Я был уверен, он умышленно моменты выбирал, потому как знал физиологию. Наверняка. И не по себе. Сам он наверняка всегда был бы рад подъебнуться, да только не всегда получалось склонить кого-то к тому же, соблазнив своей дыркой. Вот он и лез из кожи вон по утрам.
Да, ранним утром, когда пружина у одинокого мужчины тянется к чему-то такому, что вот только пригрезилось во сне да растаяло, и по инерции тянется, да так, что кажется – не все ли равно к чему. Непалино, видимо, зная об этом, считал, что можно воспользоваться моментом, и он крался к постели Ханумана, как мартышка, на всех четырех.
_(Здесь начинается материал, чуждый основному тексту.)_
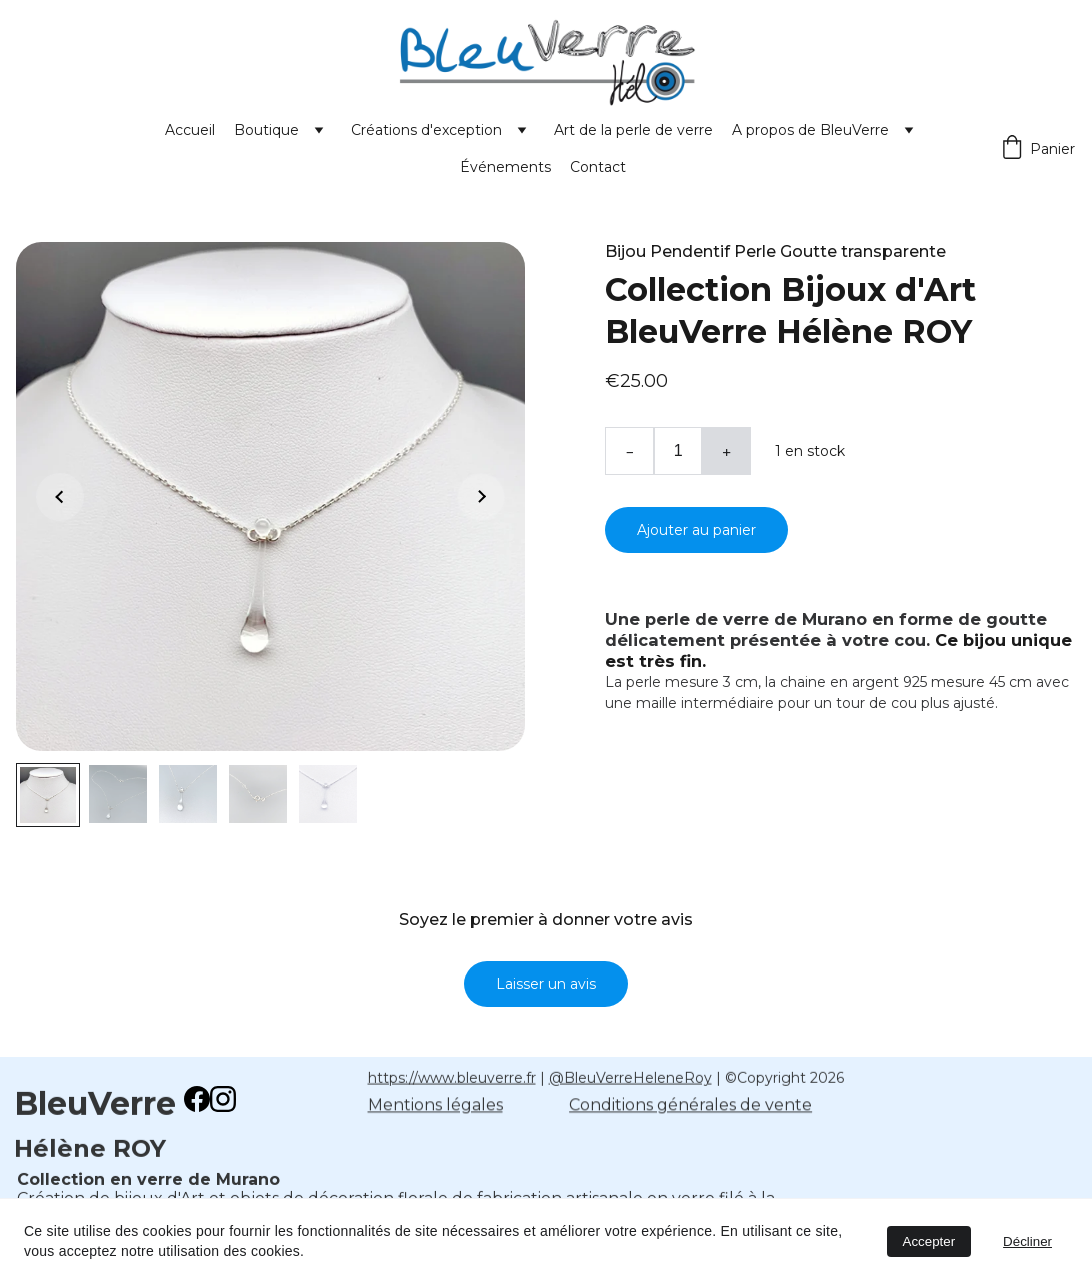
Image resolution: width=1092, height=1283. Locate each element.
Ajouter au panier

Хануман его отбрасывал, пинал ногами, плевал в лицо, говорил что-то на хинди, и тот стоял на коленях и, сложив ручки перед собой, тараторил на хинди в ответ какие-то смешные слова, жалобно, обидчиво, плаксиво. Потом забирался под свои одеяла и там уж сам как-то, но тоже как-то довольно шумно, и нарочито шумно, чтоб не давать спать, как бы в упрек Хануману, что ли; вот ты, мол, не подпустил меня, а я вот теперь тебе спать не буду давать.
А иногда Ханни пускал Непалино, делал ему одолжение, и тогда начиналось чавканье, с каким-то урчанием. Это случалось, как правило, когда Хануман был не в силах сопротивляться, когда он был слишком пьян или слишком обдолбан, или то и другое вместе.
Но тогда это случалось не слишком часто, потому что мы были бедны и еще не так изобретательны, чтобы иметь деньги. Даже жажда алкоголя не могла нас заставить что-то делать. Мы так обленились, что даже не собирали бутылки. Последним подвигом, который мы совершили, был телевизор. Этот гроб весом в пятьдесят килограммов. Мы его со свалки тащили всю ночь, обрывая руки, напрягая спины. Три шага – стоим. И так все десять километров. А потом включили и неделю не выключали, потому как если его выключить, он не включался по часу: приходилось разогревать его феном (догадка Ханумана) минут по сорок; ставили в таких случаях Непалино, и он стоял, как статуя, и грел кнопку феном. А потом смотрели фильмы, сутками, просто сутками… И так громко, что оглохнуть было можно. А потому громко, что тише было сделать нельзя.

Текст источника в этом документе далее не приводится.